Stored dataset items
################
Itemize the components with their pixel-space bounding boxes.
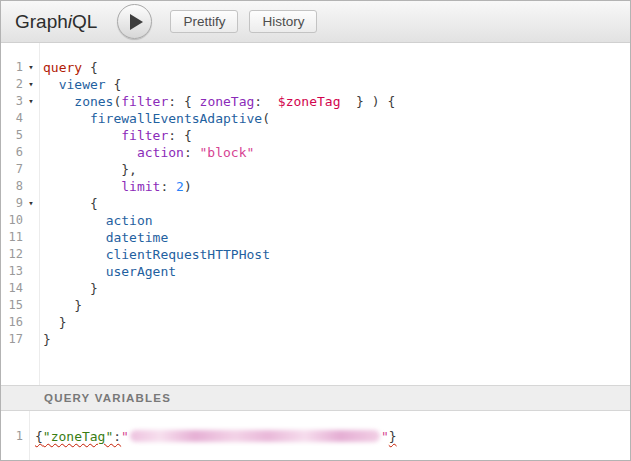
token: action [137,145,184,160]
token: { [35,429,43,444]
query-editor[interactable]: 1▾query {2▾ viewer {3▾ zones(filter: { z… [1,43,630,385]
logo-text-graph: Graph [15,11,68,32]
code-line: 13 userAgent [1,263,630,280]
code-line: 7 }, [1,161,630,178]
code-text: } [39,297,82,314]
line-number: 1 [1,59,23,76]
line-number: 5 [1,127,23,144]
token: } ) { [340,94,395,109]
code-line: 1{"zoneTag":""} [1,428,630,445]
query-variables-title: QUERY VARIABLES [44,392,171,404]
query-variables-header[interactable]: QUERY VARIABLES [1,385,630,411]
token: } [43,281,98,296]
history-button[interactable]: History [249,10,317,33]
prettify-button[interactable]: Prettify [170,10,238,33]
code-text: } [39,331,51,348]
code-line: 1▾query { [1,59,630,76]
fold-spacer [23,178,39,195]
code-line: 12 clientRequestHTTPHost [1,246,630,263]
token: : [160,179,176,194]
code-line: 3▾ zones(filter: { zoneTag: $zoneTag } )… [1,93,630,110]
variables-editor[interactable]: 1{"zoneTag":""} [1,411,630,460]
code-text: query { [39,59,98,76]
token: " [121,429,129,444]
fold-spacer [23,297,39,314]
token: } [389,429,397,444]
code-line: 2▾ viewer { [1,76,630,93]
code-line: 16 } [1,314,630,331]
token: { [43,196,98,211]
token: viewer [59,77,106,92]
token: query [43,60,82,75]
token: userAgent [106,264,176,279]
token: } [43,315,66,330]
token [43,77,59,92]
code-line: 11 datetime [1,229,630,246]
code-text: filter: { [39,127,192,144]
fold-arrow-icon[interactable]: ▾ [23,76,39,93]
token [43,230,106,245]
line-number: 17 [1,331,23,348]
token: : [113,429,121,444]
token: { [82,60,98,75]
fold-spacer [23,314,39,331]
token: : { [168,94,199,109]
line-number: 16 [1,314,23,331]
variables-lines: 1{"zoneTag":""} [1,428,630,445]
token: clientRequestHTTPHost [106,247,270,262]
code-line: 4 firewallEventsAdaptive( [1,110,630,127]
token: firewallEventsAdaptive [90,111,262,126]
code-text: clientRequestHTTPHost [39,246,270,263]
token [43,264,106,279]
token: zones [74,94,113,109]
code-text: }, [39,161,137,178]
line-number: 7 [1,161,23,178]
fold-spacer [23,280,39,297]
token: action [106,213,153,228]
graphiql-app: GraphiQL Prettify History 1▾query {2▾ vi… [0,0,631,461]
token: "block" [200,145,255,160]
token: } [43,332,51,347]
code-text: viewer { [39,76,121,93]
fold-spacer [23,127,39,144]
fold-arrow-icon[interactable]: ▾ [23,195,39,212]
gutter-divider [29,411,30,460]
fold-arrow-icon[interactable]: ▾ [23,59,39,76]
token: : { [168,128,191,143]
line-number: 3 [1,93,23,110]
graphiql-logo: GraphiQL [15,11,97,33]
code-line: 14 } [1,280,630,297]
line-number: 10 [1,212,23,229]
fold-spacer [23,331,39,348]
token: 2 [176,179,184,194]
token: } [43,298,82,313]
code-text: zones(filter: { zoneTag: $zoneTag } ) { [39,93,395,110]
line-number: 14 [1,280,23,297]
code-line: 6 action: "block" [1,144,630,161]
token: " [381,429,389,444]
code-text: firewallEventsAdaptive( [39,110,270,127]
code-text: limit: 2) [39,178,192,195]
token: limit [121,179,160,194]
code-line: 9▾ { [1,195,630,212]
token: }, [43,162,137,177]
code-text: } [39,280,98,297]
fold-arrow-icon[interactable]: ▾ [23,93,39,110]
token: ) [184,179,192,194]
token: $zoneTag [278,94,341,109]
fold-spacer [23,246,39,263]
token [43,111,90,126]
token [43,145,137,160]
line-number: 4 [1,110,23,127]
token: datetime [106,230,169,245]
line-number: 12 [1,246,23,263]
token [43,179,121,194]
execute-query-button[interactable] [117,4,152,39]
fold-spacer [23,161,39,178]
line-number: 6 [1,144,23,161]
code-line: 8 limit: 2) [1,178,630,195]
code-text: } [39,314,66,331]
play-icon [130,14,143,30]
token: : [184,145,200,160]
token: filter [121,128,168,143]
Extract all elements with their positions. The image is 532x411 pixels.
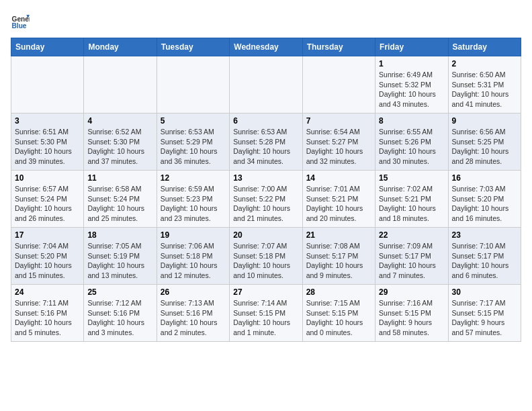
calendar-cell: 19Sunrise: 7:06 AM Sunset: 5:18 PM Dayli…	[157, 228, 229, 285]
day-info: Sunrise: 7:00 AM Sunset: 5:22 PM Dayligh…	[233, 184, 298, 224]
calendar-cell: 17Sunrise: 7:04 AM Sunset: 5:20 PM Dayli…	[11, 228, 84, 285]
day-info: Sunrise: 7:06 AM Sunset: 5:18 PM Dayligh…	[161, 241, 226, 281]
calendar-cell	[157, 56, 229, 113]
day-number: 6	[233, 116, 298, 126]
calendar-cell: 11Sunrise: 6:58 AM Sunset: 5:24 PM Dayli…	[84, 171, 157, 228]
calendar-cell: 1Sunrise: 6:49 AM Sunset: 5:32 PM Daylig…	[375, 56, 448, 113]
day-number: 7	[306, 116, 371, 126]
weekday-header-friday: Friday	[375, 38, 448, 56]
day-info: Sunrise: 7:05 AM Sunset: 5:19 PM Dayligh…	[87, 241, 152, 281]
day-info: Sunrise: 7:02 AM Sunset: 5:21 PM Dayligh…	[379, 184, 444, 224]
calendar-cell: 28Sunrise: 7:15 AM Sunset: 5:15 PM Dayli…	[302, 285, 375, 342]
calendar-cell: 29Sunrise: 7:16 AM Sunset: 5:15 PM Dayli…	[375, 285, 448, 342]
day-number: 3	[15, 116, 80, 126]
day-number: 8	[379, 116, 444, 126]
day-info: Sunrise: 6:59 AM Sunset: 5:23 PM Dayligh…	[161, 184, 226, 224]
calendar-cell: 13Sunrise: 7:00 AM Sunset: 5:22 PM Dayli…	[230, 171, 302, 228]
day-info: Sunrise: 7:12 AM Sunset: 5:16 PM Dayligh…	[87, 298, 152, 338]
calendar-cell: 5Sunrise: 6:53 AM Sunset: 5:29 PM Daylig…	[157, 113, 229, 171]
day-info: Sunrise: 6:55 AM Sunset: 5:26 PM Dayligh…	[379, 127, 444, 167]
calendar-cell: 26Sunrise: 7:13 AM Sunset: 5:16 PM Dayli…	[157, 285, 229, 342]
calendar-cell: 22Sunrise: 7:09 AM Sunset: 5:17 PM Dayli…	[375, 228, 448, 285]
day-number: 29	[379, 287, 444, 297]
calendar-cell: 15Sunrise: 7:02 AM Sunset: 5:21 PM Dayli…	[375, 171, 448, 228]
day-number: 25	[87, 287, 152, 297]
day-number: 4	[87, 116, 152, 126]
day-number: 17	[15, 230, 80, 240]
calendar-cell	[302, 56, 375, 113]
day-number: 28	[306, 287, 371, 297]
calendar-cell: 27Sunrise: 7:14 AM Sunset: 5:15 PM Dayli…	[230, 285, 302, 342]
day-info: Sunrise: 7:09 AM Sunset: 5:17 PM Dayligh…	[379, 241, 444, 281]
day-info: Sunrise: 6:51 AM Sunset: 5:30 PM Dayligh…	[15, 127, 80, 167]
calendar-cell: 9Sunrise: 6:56 AM Sunset: 5:25 PM Daylig…	[448, 113, 521, 171]
calendar-cell: 12Sunrise: 6:59 AM Sunset: 5:23 PM Dayli…	[157, 171, 229, 228]
day-number: 23	[452, 230, 517, 240]
day-number: 1	[379, 59, 444, 68]
day-info: Sunrise: 7:04 AM Sunset: 5:20 PM Dayligh…	[15, 241, 80, 281]
calendar-cell	[230, 56, 302, 113]
day-number: 18	[87, 230, 152, 240]
day-number: 30	[452, 287, 517, 297]
calendar-cell: 14Sunrise: 7:01 AM Sunset: 5:21 PM Dayli…	[302, 171, 375, 228]
calendar-cell: 20Sunrise: 7:07 AM Sunset: 5:18 PM Dayli…	[230, 228, 302, 285]
calendar-cell: 25Sunrise: 7:12 AM Sunset: 5:16 PM Dayli…	[84, 285, 157, 342]
calendar-cell: 21Sunrise: 7:08 AM Sunset: 5:17 PM Dayli…	[302, 228, 375, 285]
day-number: 21	[306, 230, 371, 240]
calendar-cell	[11, 56, 84, 113]
calendar-cell: 30Sunrise: 7:17 AM Sunset: 5:15 PM Dayli…	[448, 285, 521, 342]
day-info: Sunrise: 7:03 AM Sunset: 5:20 PM Dayligh…	[452, 184, 517, 224]
day-info: Sunrise: 6:57 AM Sunset: 5:24 PM Dayligh…	[15, 184, 80, 224]
day-info: Sunrise: 7:11 AM Sunset: 5:16 PM Dayligh…	[15, 298, 80, 338]
day-info: Sunrise: 7:07 AM Sunset: 5:18 PM Dayligh…	[233, 241, 298, 281]
calendar-cell	[84, 56, 157, 113]
day-number: 20	[233, 230, 298, 240]
calendar-cell: 16Sunrise: 7:03 AM Sunset: 5:20 PM Dayli…	[448, 171, 521, 228]
day-info: Sunrise: 6:58 AM Sunset: 5:24 PM Dayligh…	[87, 184, 152, 224]
calendar-cell: 7Sunrise: 6:54 AM Sunset: 5:27 PM Daylig…	[302, 113, 375, 171]
day-info: Sunrise: 7:13 AM Sunset: 5:16 PM Dayligh…	[161, 298, 226, 338]
calendar-cell: 18Sunrise: 7:05 AM Sunset: 5:19 PM Dayli…	[84, 228, 157, 285]
day-info: Sunrise: 7:01 AM Sunset: 5:21 PM Dayligh…	[306, 184, 371, 224]
day-info: Sunrise: 6:49 AM Sunset: 5:32 PM Dayligh…	[379, 70, 444, 109]
weekday-header-thursday: Thursday	[302, 38, 375, 56]
day-number: 14	[306, 173, 371, 183]
day-info: Sunrise: 7:10 AM Sunset: 5:17 PM Dayligh…	[452, 241, 517, 281]
day-number: 15	[379, 173, 444, 183]
svg-text:Blue: Blue	[12, 22, 27, 30]
day-number: 16	[452, 173, 517, 183]
day-number: 19	[161, 230, 226, 240]
day-info: Sunrise: 7:17 AM Sunset: 5:15 PM Dayligh…	[452, 298, 517, 338]
calendar-cell: 6Sunrise: 6:53 AM Sunset: 5:28 PM Daylig…	[230, 113, 302, 171]
day-info: Sunrise: 7:15 AM Sunset: 5:15 PM Dayligh…	[306, 298, 371, 338]
day-info: Sunrise: 7:16 AM Sunset: 5:15 PM Dayligh…	[379, 298, 444, 338]
day-info: Sunrise: 6:53 AM Sunset: 5:28 PM Dayligh…	[233, 127, 298, 167]
calendar-cell: 24Sunrise: 7:11 AM Sunset: 5:16 PM Dayli…	[11, 285, 84, 342]
day-info: Sunrise: 6:54 AM Sunset: 5:27 PM Dayligh…	[306, 127, 371, 167]
day-number: 27	[233, 287, 298, 297]
calendar-cell: 3Sunrise: 6:51 AM Sunset: 5:30 PM Daylig…	[11, 113, 84, 171]
weekday-header-monday: Monday	[84, 38, 157, 56]
logo: General Blue	[11, 11, 32, 30]
day-number: 2	[452, 59, 517, 68]
day-info: Sunrise: 6:50 AM Sunset: 5:31 PM Dayligh…	[452, 70, 517, 109]
calendar-cell: 2Sunrise: 6:50 AM Sunset: 5:31 PM Daylig…	[448, 56, 521, 113]
day-number: 26	[161, 287, 226, 297]
logo-icon: General Blue	[11, 11, 30, 30]
weekday-header-sunday: Sunday	[11, 38, 84, 56]
calendar-cell: 8Sunrise: 6:55 AM Sunset: 5:26 PM Daylig…	[375, 113, 448, 171]
calendar-table: SundayMondayTuesdayWednesdayThursdayFrid…	[11, 38, 521, 342]
day-number: 11	[87, 173, 152, 183]
calendar-cell: 4Sunrise: 6:52 AM Sunset: 5:30 PM Daylig…	[84, 113, 157, 171]
day-number: 5	[161, 116, 226, 126]
weekday-header-saturday: Saturday	[448, 38, 521, 56]
calendar-cell: 23Sunrise: 7:10 AM Sunset: 5:17 PM Dayli…	[448, 228, 521, 285]
day-info: Sunrise: 7:14 AM Sunset: 5:15 PM Dayligh…	[233, 298, 298, 338]
day-number: 13	[233, 173, 298, 183]
page-header: General Blue	[11, 11, 521, 30]
day-info: Sunrise: 6:56 AM Sunset: 5:25 PM Dayligh…	[452, 127, 517, 167]
day-number: 24	[15, 287, 80, 297]
day-number: 12	[161, 173, 226, 183]
day-info: Sunrise: 7:08 AM Sunset: 5:17 PM Dayligh…	[306, 241, 371, 281]
day-info: Sunrise: 6:53 AM Sunset: 5:29 PM Dayligh…	[161, 127, 226, 167]
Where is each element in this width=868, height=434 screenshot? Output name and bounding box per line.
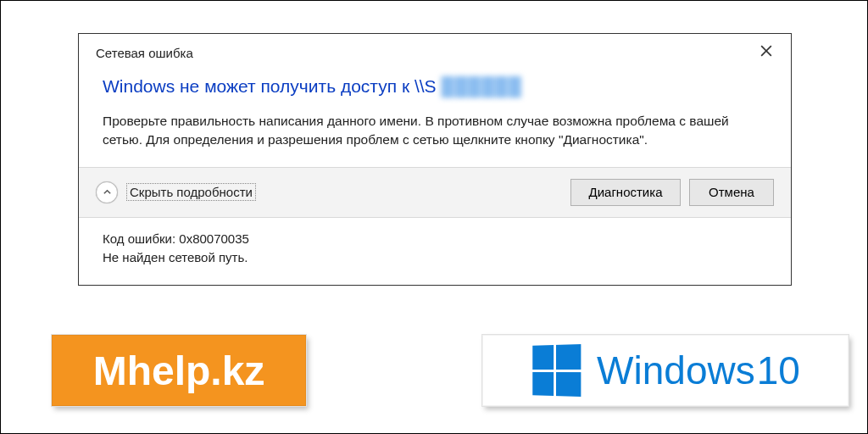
dialog-title: Сетевая ошибка	[96, 46, 193, 60]
network-error-dialog: Сетевая ошибка Windows не может получить…	[78, 33, 792, 286]
windows10-badge: Windows10	[482, 335, 849, 406]
windows-word: Windows	[597, 348, 755, 392]
error-description: Проверьте правильность написания данного…	[103, 112, 767, 150]
mhelp-badge: Mhelp.kz	[52, 335, 306, 406]
close-button[interactable]	[754, 42, 779, 63]
chevron-up-icon	[103, 185, 112, 200]
error-heading-text: Windows не может получить доступ к \\S	[103, 76, 437, 97]
error-heading: Windows не может получить доступ к \\S██…	[103, 76, 767, 97]
dialog-details: Код ошибки: 0x80070035 Не найден сетевой…	[79, 217, 791, 286]
dialog-body: Windows не может получить доступ к \\S██…	[79, 68, 791, 167]
error-code-line: Код ошибки: 0x80070035	[103, 230, 767, 248]
toggle-details-button[interactable]	[96, 181, 118, 203]
mhelp-badge-text: Mhelp.kz	[93, 348, 265, 394]
close-icon	[760, 44, 772, 61]
cancel-button[interactable]: Отмена	[689, 179, 774, 206]
windows-version: 10	[757, 348, 800, 392]
error-message-line: Не найден сетевой путь.	[103, 248, 767, 267]
diagnose-button[interactable]: Диагностика	[570, 179, 681, 206]
windows10-badge-text: Windows10	[597, 348, 800, 393]
dialog-action-row: Скрыть подробности Диагностика Отмена	[79, 167, 791, 217]
toggle-details-label[interactable]: Скрыть подробности	[126, 183, 256, 201]
error-heading-redacted: ██████	[442, 76, 522, 97]
dialog-titlebar: Сетевая ошибка	[79, 34, 791, 68]
windows-logo-icon	[532, 344, 581, 397]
################
▶ [Task directions]
Show the lines where the word "Prettify" appears in the entries.

▶ [Answer below]
prettify-button[interactable]: Prettify [170,10,238,33]
graphiql-app: GraphiQL Prettify History 1▾query {2▾ vi… [0,0,631,461]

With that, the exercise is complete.